LE JEUDI 31 MARS 2016

TOUTES ET TOUS EN GREVE ET DANS LA RUE

EXIGEONS LE RETRAIT

DU PROJET DE « LOI TRAVAIL » !

Depuis plusieurs semaines les organisations de jeunesse, avec le soutien des syndicats, mènent le combat contre le projet de « loi travail » porté par la ministre du travail et le gouvernement. Le succès de la pétition en ligne « loi travail Non Merci » et la mobilisation massive du 9 mars ont montré qu’une grande partie de la population était opposée à cette réforme (sondage Odoxa pour France Info et Le Parisien en date 24 Mars 2016 avec 71% des sondé-es qui sont contre ce projet). Une grande colère sociale s’exprime pour faire reculer le gouvernement dans la mise en œuvre de sa politique libérale.
Dans une société marquée par la précarité sociale, les jeunes ont bien compris que détruire le code du travail et les protections qu’il apporte ne ferait que fragiliser leur avenir, ils refusent de devenir des « travailleur-ses Kleenex ».
Nous partageons aussi l’analyse du Conseil Supérieur de l’Egalité Professionnelle (CSEP) qui estime que la loi Travail est pénalisante pour les femmes. « Un déséquilibre apparaît dans ce texte en défaveur des salarié-es et singulièrement des femmes ».
En ce qui concerne les jeunes pris en charge par la PJJ, qui sont souvent en situation d’échec scolaire, ils seront les cibles privilégiées d’une politique de l’emploi facilitant la flexibilité du travail et des salarié-es. Peu qualifiés, ils pourront être encore davantage utilisés en fonction des besoins ponctuels de l’entreprise. Face à cela le peu de moyens dont dispose encore le secteur de l’insertion à la PJJ ne permet pas de développer une politique ambitieuse dans ce domaine et d’armer aux mieux les jeunes pour s’insérer professionnellement et socialement.
Au delà des attaques contre les protections qu’accordent le code du travail c’est aussi la formation initiale qui est remise en cause par le biais de la fragilisation des diplômes et la remise en cause des filières de formation professionnelle. Il en va de même pour la taxe professionnelle qui pourra être versée aux établissements privés au détriment des établissements publics dont la mission est d’accueillir tous les publics quelques soient leur origine sociale.
Si les organisations syndicales de la fonction publique appellent à la mobilisation le 31 mars c’est par solidarité avec les salarié-es du privé mais aussi avec la conviction que le recul des droits sociaux d’une partie de travailleur-ses aura forcement des conséquences pour toutes et tous.
Au SNPES-PJJ/FSU, nous sommes persuadés qu’après la casse du code travail, la prochaine étape sera la remise en cause du statut de la fonction publique, des ministres comme Macron l’ont déjà déclaré.

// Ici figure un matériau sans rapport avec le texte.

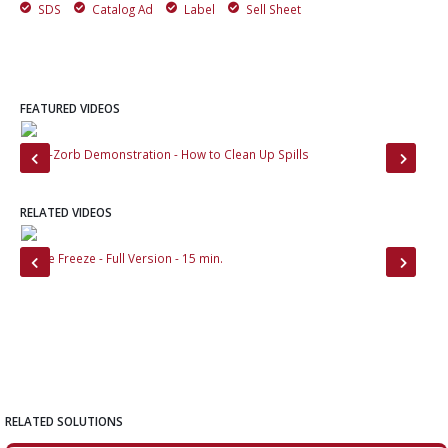
SDS
Catalog Ad
Label
Sell Sheet
FEATURED VIDEOS
Insta-Zorb Demonstration - How to Clean Up Spills
Ins
its
RELATED VIDEOS
Flame Freeze - Full Version - 15 min.
Fla
RELATED SOLUTIONS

Nombres de points de ce projet de loi sont transposables à la fonction publique : astreintes, temps de repos fractionné, assouplissement des 35 heures, attaques sur la médecine de prévention…

C’est toute la conception d’une fonction publique au service de la population qui est ainsi menacé.

Le SNPES-PJJ/FSU appelle les personnels à se mettre en grève massivement le 31 mars 2016 aux côtés des travailleur-ses du privé et de la jeunesse pour exiger le retrait du projet de loi travail. Il appelle les personnels à se réunir en assemblées générales dans cette perspective et à décider des suites à donner à cette journée.